L’uomo è spossessato dalla sua capacità di decidere il proprio destino, tant’è vero che il potere decisorio è in mano alla tecnica.
In tal senso Jonas formula il principio di responsabilità, teorizzando la ripresa nelle mani dell’uomo del proprio destino per mezzo dell’euristica della paura, cioè di quella dottrina filosofica fondata sulla dimensione emozionale della paura. La paura è atta alla conservazione della specie, tale sentimento dovrebbe, quindi, fungere da volano per il ripensamento del destino umano. V’è necessità di porre rimedio alla dissoluzione dell’umano causata dall’uomo stesso. M come fermare il prometeo scatenato? Come esposto in precedenza Jonas fa leva sulla paura, Anders (come anche Nietzsche) ritiene sia della fondamentale importanza sviluppare l’aspetto fino ad ora trascurato (l’interiorità).

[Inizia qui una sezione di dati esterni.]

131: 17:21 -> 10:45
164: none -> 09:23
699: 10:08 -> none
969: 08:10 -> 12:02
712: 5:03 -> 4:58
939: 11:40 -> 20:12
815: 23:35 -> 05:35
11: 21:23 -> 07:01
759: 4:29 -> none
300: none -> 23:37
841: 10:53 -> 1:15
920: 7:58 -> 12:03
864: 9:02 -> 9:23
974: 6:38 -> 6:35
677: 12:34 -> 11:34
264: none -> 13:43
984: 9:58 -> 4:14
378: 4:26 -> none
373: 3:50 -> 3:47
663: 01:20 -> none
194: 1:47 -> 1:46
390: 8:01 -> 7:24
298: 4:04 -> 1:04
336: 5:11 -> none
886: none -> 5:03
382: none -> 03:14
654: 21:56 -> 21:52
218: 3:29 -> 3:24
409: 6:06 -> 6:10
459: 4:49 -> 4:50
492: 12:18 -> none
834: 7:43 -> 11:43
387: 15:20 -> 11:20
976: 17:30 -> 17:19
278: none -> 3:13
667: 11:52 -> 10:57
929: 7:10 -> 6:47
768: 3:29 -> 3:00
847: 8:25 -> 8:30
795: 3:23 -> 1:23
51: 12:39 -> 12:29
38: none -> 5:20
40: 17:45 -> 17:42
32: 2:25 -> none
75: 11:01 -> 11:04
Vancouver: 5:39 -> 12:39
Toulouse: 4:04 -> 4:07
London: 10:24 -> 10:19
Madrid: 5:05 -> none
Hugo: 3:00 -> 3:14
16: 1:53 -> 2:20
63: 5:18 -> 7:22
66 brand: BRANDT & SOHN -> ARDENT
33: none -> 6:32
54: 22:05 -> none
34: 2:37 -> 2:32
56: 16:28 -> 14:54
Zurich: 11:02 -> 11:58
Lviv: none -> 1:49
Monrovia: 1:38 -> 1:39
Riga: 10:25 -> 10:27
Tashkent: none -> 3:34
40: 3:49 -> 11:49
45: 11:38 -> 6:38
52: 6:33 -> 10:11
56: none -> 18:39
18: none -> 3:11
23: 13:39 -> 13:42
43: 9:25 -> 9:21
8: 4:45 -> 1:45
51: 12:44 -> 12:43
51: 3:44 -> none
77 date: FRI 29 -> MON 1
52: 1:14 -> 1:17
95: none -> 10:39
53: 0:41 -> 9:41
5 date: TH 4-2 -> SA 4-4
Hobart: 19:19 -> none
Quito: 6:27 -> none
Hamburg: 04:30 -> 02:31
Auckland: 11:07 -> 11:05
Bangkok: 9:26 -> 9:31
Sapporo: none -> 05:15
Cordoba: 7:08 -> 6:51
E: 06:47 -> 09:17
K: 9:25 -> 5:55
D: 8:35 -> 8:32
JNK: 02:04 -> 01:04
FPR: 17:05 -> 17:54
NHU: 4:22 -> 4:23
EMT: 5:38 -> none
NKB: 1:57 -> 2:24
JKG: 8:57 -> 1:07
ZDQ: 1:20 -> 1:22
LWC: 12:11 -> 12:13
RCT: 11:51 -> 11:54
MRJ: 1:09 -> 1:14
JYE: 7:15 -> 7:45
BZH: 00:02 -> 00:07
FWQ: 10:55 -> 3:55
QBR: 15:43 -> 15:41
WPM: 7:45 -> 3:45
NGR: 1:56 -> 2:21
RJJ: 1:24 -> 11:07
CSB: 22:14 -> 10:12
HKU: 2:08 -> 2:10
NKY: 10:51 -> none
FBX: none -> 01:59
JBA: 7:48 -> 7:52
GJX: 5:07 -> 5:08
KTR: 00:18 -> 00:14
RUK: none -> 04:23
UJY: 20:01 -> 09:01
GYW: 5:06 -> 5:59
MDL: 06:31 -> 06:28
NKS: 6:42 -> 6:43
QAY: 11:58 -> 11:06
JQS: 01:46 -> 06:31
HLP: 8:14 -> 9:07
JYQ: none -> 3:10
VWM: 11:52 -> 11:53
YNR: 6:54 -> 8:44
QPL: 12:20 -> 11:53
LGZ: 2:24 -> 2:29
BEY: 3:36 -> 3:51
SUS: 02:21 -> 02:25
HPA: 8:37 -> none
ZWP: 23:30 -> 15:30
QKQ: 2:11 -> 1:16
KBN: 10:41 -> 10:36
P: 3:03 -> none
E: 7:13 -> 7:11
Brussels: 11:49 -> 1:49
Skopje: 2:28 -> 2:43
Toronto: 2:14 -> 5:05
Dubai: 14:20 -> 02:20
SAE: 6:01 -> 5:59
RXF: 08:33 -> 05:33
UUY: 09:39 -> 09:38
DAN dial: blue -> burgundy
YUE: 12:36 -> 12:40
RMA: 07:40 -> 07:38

L’esistenza dell’uomo rischia seriamente di essere ridotta a mera funzione, ciò a causa dell’annientamento della dimensione emozionale. Il dislivello tra dimensione emotiva e dimensione funzionale dà vita a un puer, cioè a un fanciullo non responsabile, a un fanciullo dall’incredibile dotazione tecnologica ma non in grado di controllare le proprie emozioni. Trascurare la dimensione emotiva comporta il rischio di trasformarci in funzionari della vita. L’uomo diviene funzione di apparati tecnici. L’uomo diviene strumento dell’apparato che egli stesso ha costruito. L’uomo da decisore diviene deciso, quindi si vergogna perché divenuto inadeguato. Egli si vergogna della sua natura organica, si vergogna d’essere struttura organizzata. L’uomo è un organismo vivente, cioè corpo di organi organizzati organicamente da una natura organica e non da se stesso.
Il problema non è più il corpo ma l’organicità dello stesso, un ordine che non ha stabilito l’uomo. In tal senso Artaud teorizzerà il corpo senza organi.